El doctor Adrien Proust, hijo de un tendero de provincias especializado en la manufactura de velas y cirios para uso doméstico y eclesiástico, había tenido un modesto comienzo profesional. Tras cursar con brillantez sus estudios de medicina, que culminó con una tesis titulada Diversas formas de reblandecimiento cerebral, se dedicó a mejorar los criterios imperantes en la salud pública. Se preocupó en especial por detener los avances del cólera y de la peste bubónica, y en sus múltiples viajes por el extranjero asesoró a los gobiernos de no pocos países en calidad de experto en enfermedades infecciosas. Recibió la debida recompensa a sus desvelos y fue nombrado caballero de la Legión de Honor y profesor de higiene en la Facultad de Medicina de París. El alcalde de Toulon, puerto mediterráneo particularmente propenso a las epidemias de cólera, le hizo entrega de las llaves de la ciudad; en Marsella, un hospital dedicado a enfermos infecciosos fue bautizado con su nombre. Cuando falleció en 1903, el doctor Proust era un médico de renombre internacional a quien casi podría creerse a pie juntillas cuando resumió su existencia en este pensamiento: «He sido feliz durante toda mi vida».
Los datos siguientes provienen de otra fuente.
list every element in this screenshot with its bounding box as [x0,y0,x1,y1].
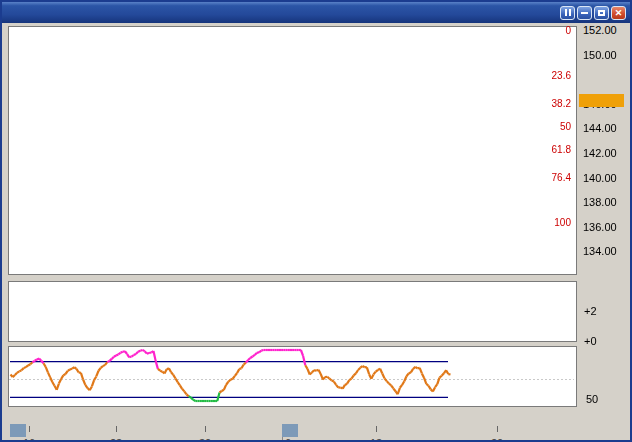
date-tick [29,426,30,432]
fib-level-label: 0 [565,25,571,36]
pause-icon [565,9,567,16]
close-button[interactable]: ✕ [611,6,626,20]
price-axis-label: 136.00 [583,221,617,233]
current-price-label [579,94,624,107]
rsi-panel [8,346,577,407]
macd-axis-label: +0 [584,335,597,347]
date-tick [376,426,377,432]
minimize-icon [581,12,588,14]
month-badge-mar [10,424,26,437]
price-axis-label: 142.00 [583,147,617,159]
rsi-axis-label: 50 [586,393,598,405]
price-axis-label: 144.00 [583,122,617,134]
price-axis-label: 152.00 [583,24,617,36]
fib-level-label: 61.8 [552,144,571,155]
price-axis-label: 138.00 [583,196,617,208]
pause-button[interactable] [560,6,575,20]
price-axis-label: 134.00 [583,245,617,257]
fib-level-label: 100 [554,217,571,228]
date-tick [497,426,498,432]
date-tick [116,426,117,432]
price-axis-label: 140.00 [583,172,617,184]
date-label: 13 [362,437,390,442]
price-chart-canvas[interactable] [9,27,574,272]
chart-client-area: 152.00150.00146.00144.00142.00140.00138.… [2,23,630,440]
fib-level-label: 38.2 [552,98,571,109]
title-bar[interactable]: ✕ [2,2,630,23]
date-tick [205,426,206,432]
maximize-icon [598,10,605,16]
month-badge-apr [282,424,298,437]
maximize-button[interactable] [594,6,609,20]
date-label: 30 [191,437,219,442]
date-label: 6 [274,437,302,442]
date-label: 16 [15,437,43,442]
rsi-chart-canvas[interactable] [9,347,574,404]
macd-panel [8,281,577,342]
macd-chart-canvas[interactable] [9,282,574,339]
fib-level-label: 50 [560,121,571,132]
price-panel [8,26,577,275]
date-label: 23 [102,437,130,442]
window-controls: ✕ [560,6,626,20]
date-label: 20 [483,437,511,442]
minimize-button[interactable] [577,6,592,20]
close-icon: ✕ [615,8,623,18]
chart-window: ✕ 152.00150.00146.00144.00142.00140.0013… [0,0,632,442]
price-axis-label: 150.00 [583,49,617,61]
fib-level-label: 76.4 [552,172,571,183]
macd-axis-label: +2 [584,305,597,317]
fib-level-label: 23.6 [552,70,571,81]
No es, pues, de extrañar que Marcel se hubiera sentido un tanto indigno al lado de su padre y que hubiese temido ser la pesadilla y el desdoro de su por lo demás satisfecha vida. Nunca albergó ninguna de las aspiraciones profesionales que constituían un distintivo de normalidad en los hogares de la burguesía a finales del siglo XIX. Solo le importaba la literatura, aunque durante buena parte de su juventud no pareció dispuesto a consagrarse a ella ni ser capaz de hacerlo. Como era un buen hijo, intentó dedicarse a algo que mereciese la aprobación de sus padres. Pensó en trabajar como funcionario para el Ministerio de Asuntos Exteriores, estudiar abogacía, ser agente de cambio y bolsa o ayudante en el Louvre. Sin embargo, la dedicación a una profesión determinada le resultó harto difícil. Dos semanas de trabajo como pasante de un abogado bastaron para espantarlo («En mis momentos de máxima desesperación, jamás he llegado a concebir nada tan horripilante como el bufete de un abogado»), y la idea de convertirse en diplomático fue descartada cuando cayó en la cuenta de que a la fuerza tendría que irse de París y alejarse de su amada madre. «Así pues, ¿qué me queda, teniendo en cuenta que he decidido no ser abogado, ni médico, ni cura...?», se preguntaba a sus veintidós años un Proust cada vez más desesperado.


Tal vez pudiera hacerse bibliotecario. Presentó una solicitud y fue admitido, al principio sin remuneración, en la biblioteca Mazarino. Esa podría haber sido la respuesta, pero Proust descubrió que el lugar era demasiado polvoriento para que lo soportaran sus pulmones y fue pidiendo una serie de excedencias cada vez más largas, todas ellas con el pretexto de su enfermedad; unas las pasó en cama; otras, de vacaciones; muy pocas, ante su escritorio. Llevaba una vida en apariencia regalada: organizaba cenas y festejos, salía a tomar el té, gastaba el dinero a espuertas. Cabe imaginar la inquietud de su padre, un hombre pragmático que nunca había manifestado un interés excesivo por el arte, aunque en tiempos fuera médico titular de la Opéra Comique, donde encandiló a una cantante norteamericana que le envió una foto suya en la que aparecía vestida de hombre, con unos bombachos repletos de puntillas y encajes. Después de un largo periodo en el que no se presentó a trabajar —de hecho, aparecía un día al año, o incluso menos—, sus jefes en la biblioteca Mazarino, por lo general tan tolerantes y comprensivos con él, terminaron por perder la paciencia y lo despidieron cinco años después de haberlo admitido. A esas alturas ya era evidente para todo el mundo, y no menos para su desilusionado padre, que Marcel jamás iba a tener un trabajo propiamente dicho y que siempre dependería del dinero de la familia para dedicarse a su tan diletante como en modo alguno remunerado interés por la literatura.


Todo lo anterior hace que cueste trabajo comprender una ambición que Proust confesó a su criada una vez que sus padres habían muerto, cuando por fin había empezado a trabajar en su novela: «Ah, Céleste, si al menos tuviera la seguridad de hacer por los libros tanto como hizo mi padre por los enfermos».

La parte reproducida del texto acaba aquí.